Grandfield, Geoffrey (2021) Innovating structures - illustration practice prototypes new possibilities in research. In: Education and Illustration : Models, Methods, Paradigms, 11th Illustration Research Symposium; 11-12 Feb 2021, Kingston, U.K. (Held online). (Unpublished)


The paper will provide an overview of issues and considerations that relate to supervising Illustration Practice (IP) based doctoral research, applying innovatory research methods to establishing new knowledge and its effective sharing. The lack of discipline specific research, theory and critical analysis maintains Illustration as an overlooked academic practice. Emergent understandings of expanded IP as a research tool collide with entrenched associations and academic / cultural / systemic bias.

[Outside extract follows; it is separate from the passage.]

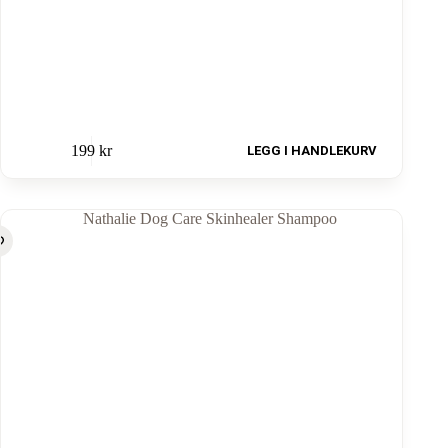
199
kr
LEGG I HANDLEKURV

University Research culture has been dominated by the alpha-numeric dualism of either quantitative values such as particularity and conclusive results, or qualitative enquiry through process orientated exploratory breadth and interpretation. Both historically communicated through the non-visual prisms of words and numbers. These tools limit and perhaps distort ontological enquiry. IP presents the locus and identity for diverse ways of working that can combine art, design, technology and science and the capability to exist in both qualitative and quantitative research realms. While the natural location in the academy for Illustration research practice appears to be in the latter, illustration has been defined by its use by the more economically significant former. The academic world of quantitative fact appears to distrust pictures unless employed as a representational ‘fig.1’. and categorises illustration as a commercial mass consumption mimetic. That may be partly true when commodified, but its methodological ability to generate from the emotional life of society is one of its great strengths and potential for new knowledge. The inherent plasticity of the discipline contributes a bridging device between the opacity of academic disciplines. Understanding the positioning of creative interpretative image generation within academic structures, how IP methodology contributes research outcomes and can be used by a larger research community is a key consideration for IP based doctoral research. Illustration as more than a representational form is a key part of the validation of interpretative practice and a new understanding of its societal value.